- Prompt -
Across the whole listing, return each line exactly, with no images included.
[[ Records, beginning ]]
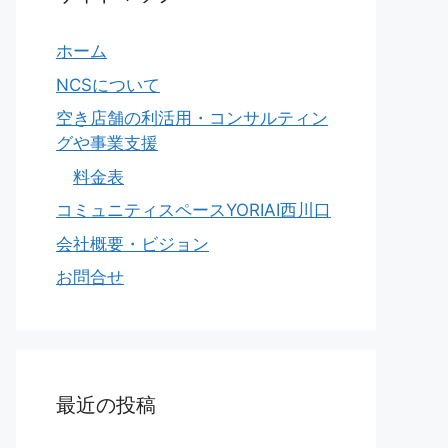
ホーム
NCSについて
空き店舗の利活用・コンサルティン
グや事業支援
料金表
コミュニティスペースYORIAI西川口
会社概要・ビジョン
お問合せ
最近の投稿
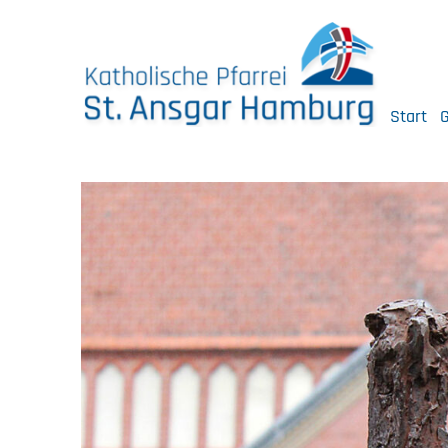
Skip
to
content
Start
G
Katholische Pfarrei St. Ansgar Hamburg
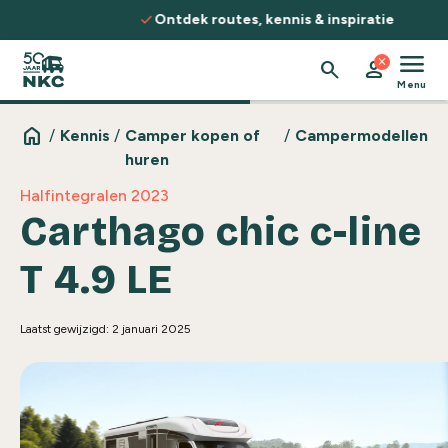
Spring naar de inhoud
check
Ontdek routes, kennis & inspiratie
menu
close
search
person
Menu
home
/
Kennis
/
Camper kopen of
/
Campermodellen
huren
Halfintegralen 2023
Carthago chic c-line
T 4.9 LE
Laatst gewijzigd: 2 januari 2025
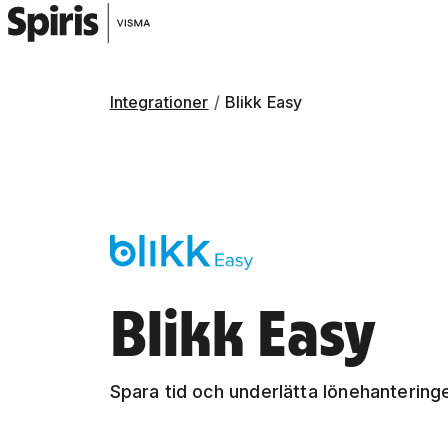
Integrationer
Blikk Easy
Blikk Easy
Spara tid och underlätta lönehantering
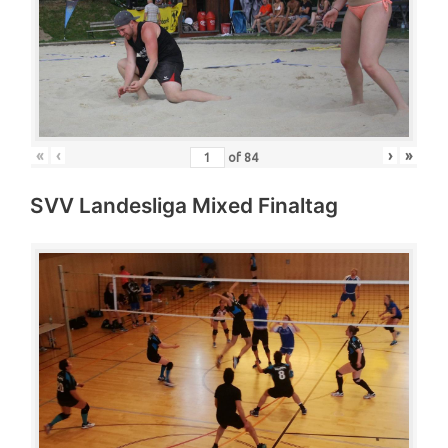
«
‹
›
»
of
84
SVV Landesliga Mixed Finaltag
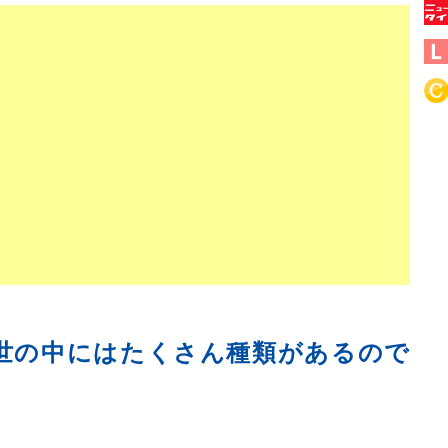
世の中にはたくさん種類があるので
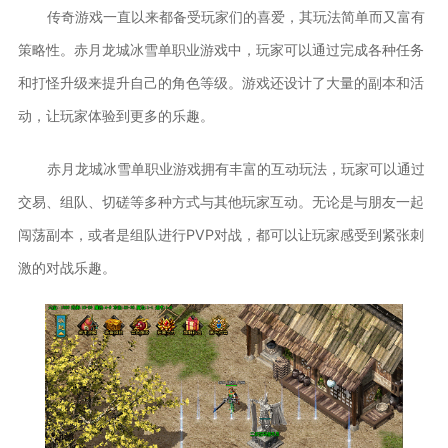
传奇游戏一直以来都备受玩家们的喜爱，其玩法简单而又富有
策略性。赤月龙城冰雪单职业游戏中，玩家可以通过完成各种任务
和打怪升级来提升自己的角色等级。游戏还设计了大量的副本和活
动，让玩家体验到更多的乐趣。
赤月龙城冰雪单职业游戏拥有丰富的互动玩法，玩家可以通过
交易、组队、切磋等多种方式与其他玩家互动。无论是与朋友一起
闯荡副本，或者是组队进行PVP对战，都可以让玩家感受到紧张刺
激的对战乐趣。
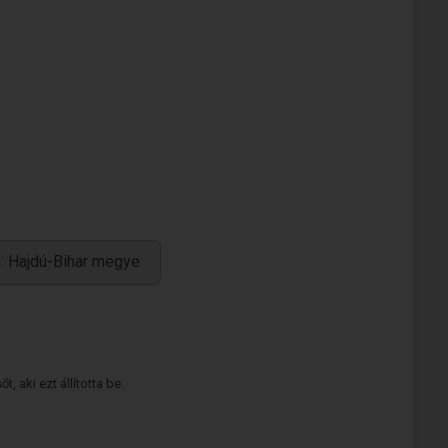
: Hajdú-Bihar megye
 aki ezt állította be.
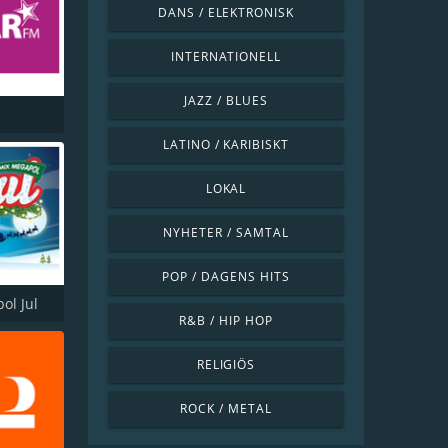
DANS / ELEKTRONISK
INTERNATIONELL
JAZZ / BLUES
LATINO / KARIBISKT
LOKAL
NYHETER / SAMTAL
POP / DAGENS HITS
ol Jul
R&B / HIP HOP
RELIGIÖS
ROCK / METAL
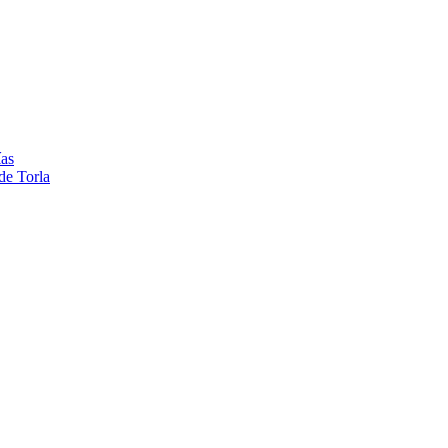
ías
de Torla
[[ Records, end ]]
- Answer box -
ホーム
NCSについて
空き店舗の利活用・コンサルティン
グや事業支援
料金表
コミュニティスペースYORIAI西川口
会社概要・ビジョン
お問合せ
最近の投稿
Skip
to
content
Start
G
Katholische Pfarrei St. Ansgar Hamburg
Spring naar de inhoud
check
Ontdek routes, kennis & inspiratie
menu
close
search
person
Menu
home
/
Kennis
/
Camper kopen of
/
Campermodellen
huren
Halfintegralen 2023
Carthago chic c-line
T 4.9 LE
Laatst gewijzigd: 2 januari 2025
Integrationer
Blikk Easy
Blikk Easy
Spara tid och underlätta lönehantering
«
‹
›
»
of
84
SVV Landesliga Mixed Finaltag
世の中にはたくさん種類があるので
传奇游戏一直以来都备受玩家们的喜爱，其玩法简单而又富有
策略性。赤月龙城冰雪单职业游戏中，玩家可以通过完成各种任务
和打怪升级来提升自己的角色等级。游戏还设计了大量的副本和活
动，让玩家体验到更多的乐趣。
赤月龙城冰雪单职业游戏拥有丰富的互动玩法，玩家可以通过
交易、组队、切磋等多种方式与其他玩家互动。无论是与朋友一起
闯荡副本，或者是组队进行PVP对战，都可以让玩家感受到紧张刺
激的对战乐趣。
: Hajdú-Bihar megye
 aki ezt állította be.
DANS / ELEKTRONISK
INTERNATIONELL
JAZZ / BLUES
LATINO / KARIBISKT
LOKAL
NYHETER / SAMTAL
POP / DAGENS HITS
ol Jul
R&B / HIP HOP
RELIGIÖS
ROCK / METAL
ías
de Torla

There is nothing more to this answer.